**SUPPLIED MATERIAL**:

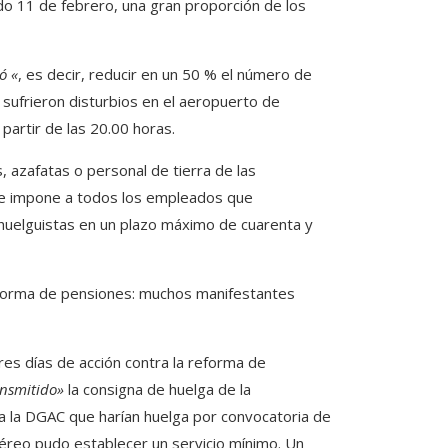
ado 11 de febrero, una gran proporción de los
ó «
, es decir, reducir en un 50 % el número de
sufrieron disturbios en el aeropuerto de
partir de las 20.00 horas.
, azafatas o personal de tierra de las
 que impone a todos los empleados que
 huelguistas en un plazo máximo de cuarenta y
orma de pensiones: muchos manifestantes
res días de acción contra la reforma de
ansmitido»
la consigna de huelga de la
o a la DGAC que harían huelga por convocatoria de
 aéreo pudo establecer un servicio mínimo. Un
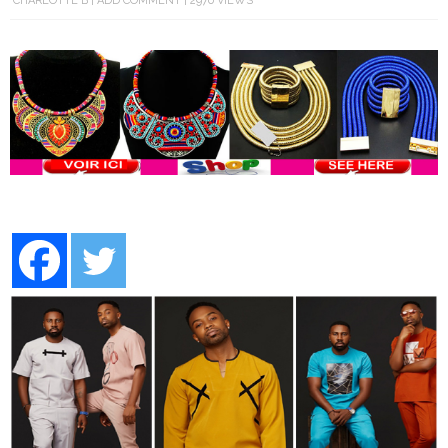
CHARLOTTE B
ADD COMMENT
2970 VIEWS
---
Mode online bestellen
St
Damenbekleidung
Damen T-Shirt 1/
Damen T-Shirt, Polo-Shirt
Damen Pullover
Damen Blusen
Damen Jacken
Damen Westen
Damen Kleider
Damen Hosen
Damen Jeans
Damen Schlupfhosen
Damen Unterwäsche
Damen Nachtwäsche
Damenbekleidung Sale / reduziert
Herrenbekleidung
---
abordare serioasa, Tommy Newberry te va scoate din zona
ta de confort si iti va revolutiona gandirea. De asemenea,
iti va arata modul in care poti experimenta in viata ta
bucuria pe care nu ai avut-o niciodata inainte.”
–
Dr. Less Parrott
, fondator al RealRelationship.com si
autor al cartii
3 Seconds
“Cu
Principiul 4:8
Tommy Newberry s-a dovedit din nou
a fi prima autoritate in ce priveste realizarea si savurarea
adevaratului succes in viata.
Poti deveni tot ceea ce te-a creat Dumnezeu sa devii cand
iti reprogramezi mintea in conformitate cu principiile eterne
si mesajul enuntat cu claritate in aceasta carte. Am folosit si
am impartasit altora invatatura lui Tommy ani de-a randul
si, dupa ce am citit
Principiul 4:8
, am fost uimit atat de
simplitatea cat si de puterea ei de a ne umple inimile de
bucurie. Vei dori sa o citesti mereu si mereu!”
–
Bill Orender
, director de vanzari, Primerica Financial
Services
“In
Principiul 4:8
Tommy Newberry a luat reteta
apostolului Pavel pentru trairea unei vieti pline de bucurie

**TASK INSTRUCTIONS**:
Set down, unchanged, only those lines above that fall between the line with "ado 11 de febrero, una gran proporción de los" and the line with "huelguistas en un plazo máximo de cuarenta y", the two end lines included.

**FINISHED EXERCISE**:
ado 11 de febrero, una gran proporción de los
ó «
, es decir, reducir en un 50 % el número de
sufrieron disturbios en el aeropuerto de
partir de las 20.00 horas.
, azafatas o personal de tierra de las
 que impone a todos los empleados que
 huelguistas en un plazo máximo de cuarenta y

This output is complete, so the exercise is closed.